Keep Your Eye on the Endgame

What does it mean to integrate individual elements – ‘money drills’ – into one’s larger game of financial management? It means understanding that everything in the game is important only in relation to something else. Money drills can be useful if they support your long-term goals and fit into your overall strategy. If they don’t, then all they do is give you a false sense of virtue and distract you from what is truly important.

In a world where people have very limited time to attend to non-essentials, working on the most important things is critical. Do you love to practice money drills that save you a buck? That’s great if your biggest problem is that you’re trying to live on a fixed income and have no options to improve your cash flow. But if you’re an affluent professional, indulging in drills to save small dollars is probably a less-than-optimal use of your time and attention. Instead, you’re probably better off improving your overall tax efficiency, protecting yourself against undue risk, or simplifying your financial structure in order to enable more automated and therefore more efficient management of your finances.
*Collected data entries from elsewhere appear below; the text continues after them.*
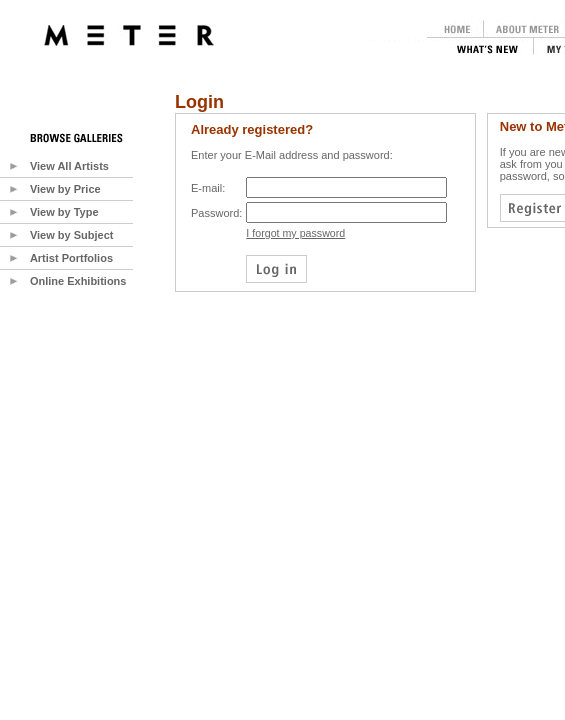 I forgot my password (295, 233) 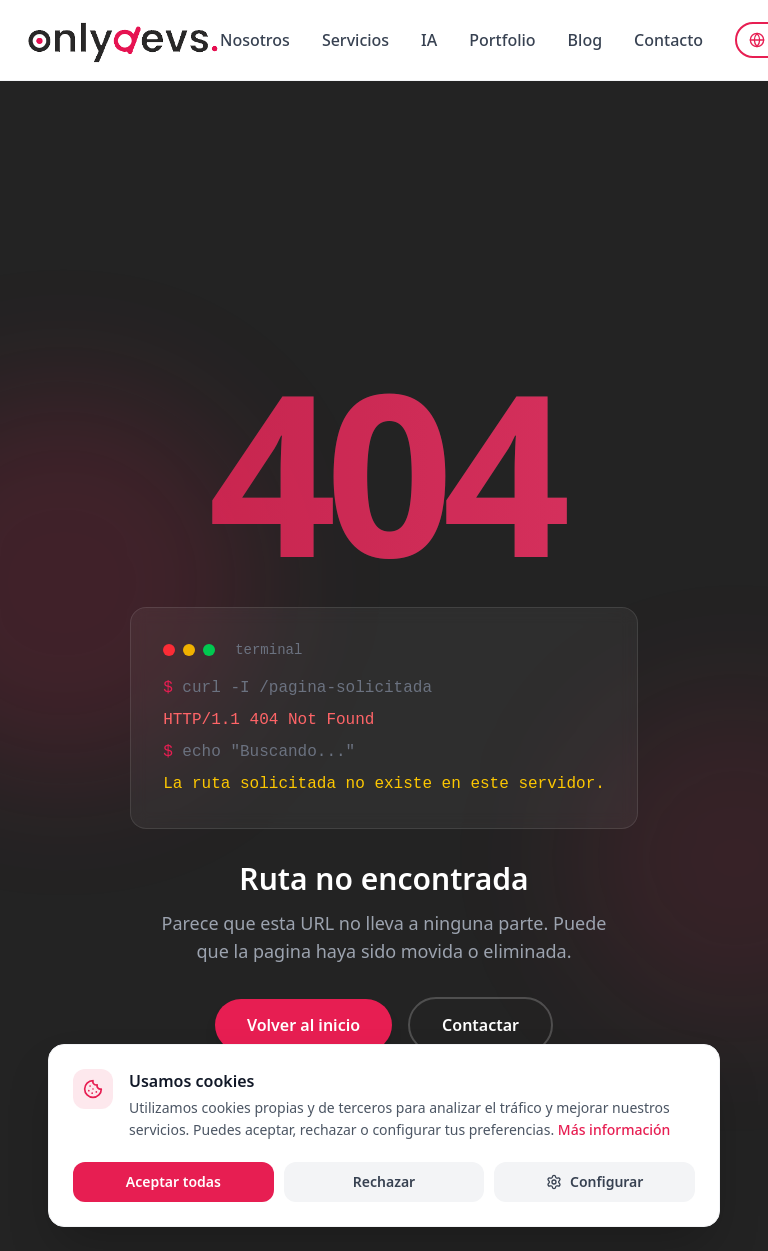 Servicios (355, 40)
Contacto (668, 40)
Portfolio (502, 40)
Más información (614, 1129)
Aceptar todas (173, 1181)
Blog (585, 40)
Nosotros (255, 40)
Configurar (594, 1181)
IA (429, 40)
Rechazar (384, 1181)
Integration and Application Are Difficult

In most cases, people who allow money drills to substitute for really getting into the game of holistically managing their money do so for one of two reasons. The first is that they simply don’t know that there’s a higher plane that they can, and should, be playing on. The credit monitoring industry, for example, spends billions trying to convince consumers that financial success is to be achieved by ‘managing’ their credit score. Indeed, sellers of financial products of all kinds present their own products as the key to one’s financial success and security. But no single product will ever make you successful. Financial success results from a dynamic combination of vision, resources, personal practices, emotional engagement, and skill. If you’re struggling to see how this could work for you, talk to your personal financial planner. Helping clients integrate all the pieces of their personal financial lives is exactly what we do.

The second reason that people stay with money drills is that they would have to overcome emotional barriers in order to deal with money on a higher plane. Some people, for example, grow up believing that money is bad, and that – by extension – anybody who has or consciously manages their money is also bad. Such individuals don’t allow themselves to deal with money, except in very narrow terms, because to do so would be tantamount to seeing themselves as bad. Even in such cases, however, I believe that progress – or at least an evolution of one’s perspective – is possible. After all, different people play basketball for different reasons. Some are intensely competitive, want to make lots of money, or yearn to be famous. Yet others play for the sheer joy of the game or may simply want exercise and comradery. And just as you can play a basketball with different goals in mind, so too can you manage your money holistically with a perspective that is consistent with your individual goals and values.